··· Data provided

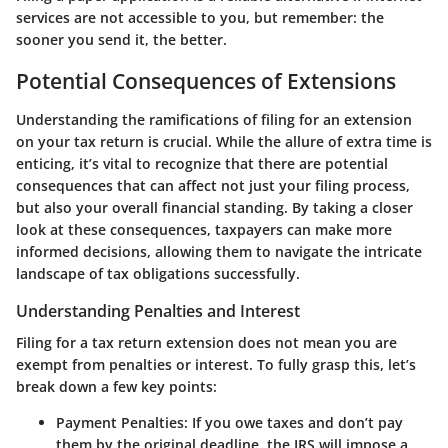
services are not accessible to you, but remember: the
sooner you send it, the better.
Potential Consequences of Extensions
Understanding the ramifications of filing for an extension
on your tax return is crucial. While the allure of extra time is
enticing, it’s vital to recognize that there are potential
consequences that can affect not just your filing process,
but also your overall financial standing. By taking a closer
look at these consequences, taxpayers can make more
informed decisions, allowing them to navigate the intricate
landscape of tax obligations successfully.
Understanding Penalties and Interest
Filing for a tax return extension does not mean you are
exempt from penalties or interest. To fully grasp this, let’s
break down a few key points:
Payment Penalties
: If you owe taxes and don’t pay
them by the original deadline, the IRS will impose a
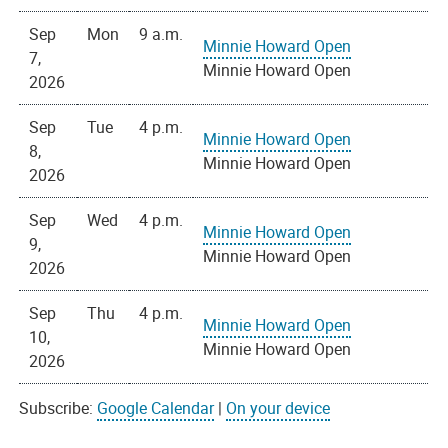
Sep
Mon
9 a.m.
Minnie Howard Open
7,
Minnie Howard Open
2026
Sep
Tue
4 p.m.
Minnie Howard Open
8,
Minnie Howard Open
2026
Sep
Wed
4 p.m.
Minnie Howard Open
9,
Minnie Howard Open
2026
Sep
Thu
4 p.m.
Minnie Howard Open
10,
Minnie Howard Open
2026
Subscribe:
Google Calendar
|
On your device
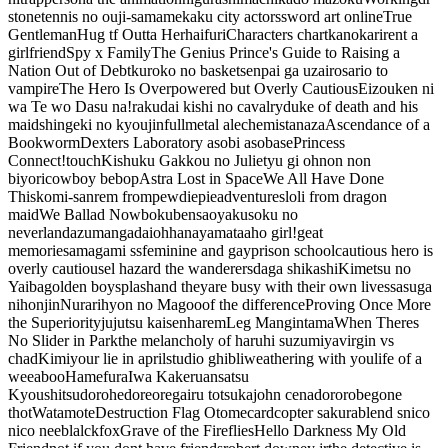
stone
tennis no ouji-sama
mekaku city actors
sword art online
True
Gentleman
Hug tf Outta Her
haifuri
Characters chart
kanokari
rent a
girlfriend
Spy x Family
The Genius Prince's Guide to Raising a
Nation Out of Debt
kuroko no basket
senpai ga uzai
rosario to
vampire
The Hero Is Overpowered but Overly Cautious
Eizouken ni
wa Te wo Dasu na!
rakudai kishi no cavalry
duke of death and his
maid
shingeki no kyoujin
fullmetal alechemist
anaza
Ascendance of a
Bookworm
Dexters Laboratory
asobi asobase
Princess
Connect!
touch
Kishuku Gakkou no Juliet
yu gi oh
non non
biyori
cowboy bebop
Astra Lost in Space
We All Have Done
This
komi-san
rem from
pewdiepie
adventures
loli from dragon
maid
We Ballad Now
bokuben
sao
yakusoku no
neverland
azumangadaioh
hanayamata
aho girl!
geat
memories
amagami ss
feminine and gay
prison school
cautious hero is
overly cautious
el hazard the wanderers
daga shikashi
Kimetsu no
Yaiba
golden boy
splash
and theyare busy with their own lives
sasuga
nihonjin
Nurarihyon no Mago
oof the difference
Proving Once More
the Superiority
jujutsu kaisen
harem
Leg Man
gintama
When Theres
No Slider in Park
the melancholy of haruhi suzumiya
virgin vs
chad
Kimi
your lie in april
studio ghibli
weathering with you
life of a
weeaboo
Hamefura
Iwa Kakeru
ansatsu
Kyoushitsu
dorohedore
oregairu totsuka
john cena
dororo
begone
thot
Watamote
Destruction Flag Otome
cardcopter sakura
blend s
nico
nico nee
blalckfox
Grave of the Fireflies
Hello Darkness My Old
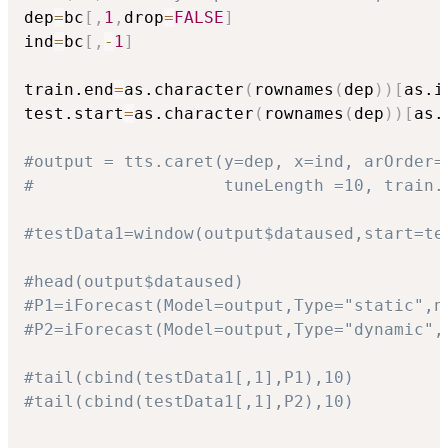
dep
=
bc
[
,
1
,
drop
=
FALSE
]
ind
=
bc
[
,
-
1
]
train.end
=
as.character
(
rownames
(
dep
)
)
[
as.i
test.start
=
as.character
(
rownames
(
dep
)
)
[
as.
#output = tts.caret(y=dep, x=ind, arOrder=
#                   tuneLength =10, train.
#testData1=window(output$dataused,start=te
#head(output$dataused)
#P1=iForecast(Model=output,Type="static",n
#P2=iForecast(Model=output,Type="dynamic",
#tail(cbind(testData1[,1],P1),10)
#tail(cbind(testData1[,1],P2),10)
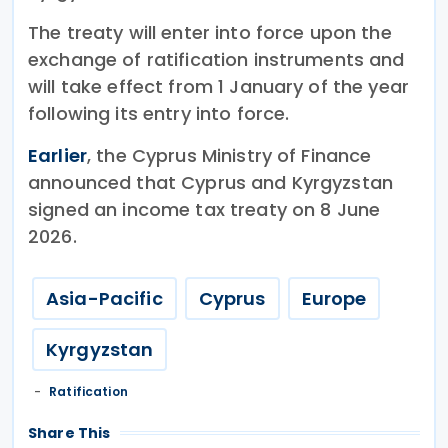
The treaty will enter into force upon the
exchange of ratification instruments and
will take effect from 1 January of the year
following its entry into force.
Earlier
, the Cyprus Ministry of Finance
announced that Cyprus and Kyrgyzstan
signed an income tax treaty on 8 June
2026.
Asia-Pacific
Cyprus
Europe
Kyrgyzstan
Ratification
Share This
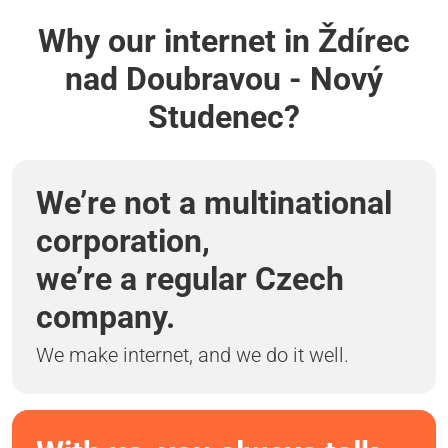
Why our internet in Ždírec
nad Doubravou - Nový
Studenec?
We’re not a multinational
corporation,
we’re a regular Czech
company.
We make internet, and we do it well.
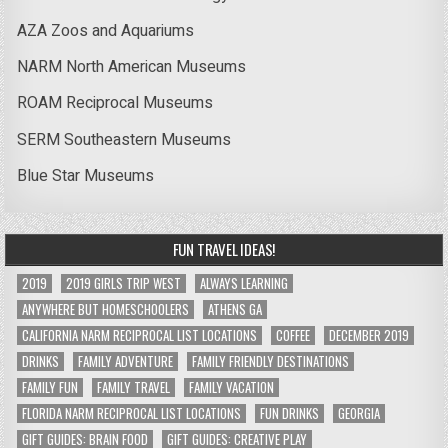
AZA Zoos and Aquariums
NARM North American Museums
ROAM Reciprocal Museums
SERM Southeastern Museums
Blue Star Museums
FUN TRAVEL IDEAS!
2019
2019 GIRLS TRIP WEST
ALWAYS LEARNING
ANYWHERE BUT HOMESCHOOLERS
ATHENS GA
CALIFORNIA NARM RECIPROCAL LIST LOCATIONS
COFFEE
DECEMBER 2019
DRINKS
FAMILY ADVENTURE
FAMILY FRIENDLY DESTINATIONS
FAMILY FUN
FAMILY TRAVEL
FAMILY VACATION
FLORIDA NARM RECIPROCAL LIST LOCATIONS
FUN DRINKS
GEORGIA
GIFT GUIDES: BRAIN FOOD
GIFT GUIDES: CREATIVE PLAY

······

Problem:
Set down exactly, and only, the lines from the one with "FLORIDA NARM RECIPROCAL LIST LOCATIONS" to the final line of the data.

Final answer:
FLORIDA NARM RECIPROCAL LIST LOCATIONS
FUN DRINKS
GEORGIA
GIFT GUIDES: BRAIN FOOD
GIFT GUIDES: CREATIVE PLAY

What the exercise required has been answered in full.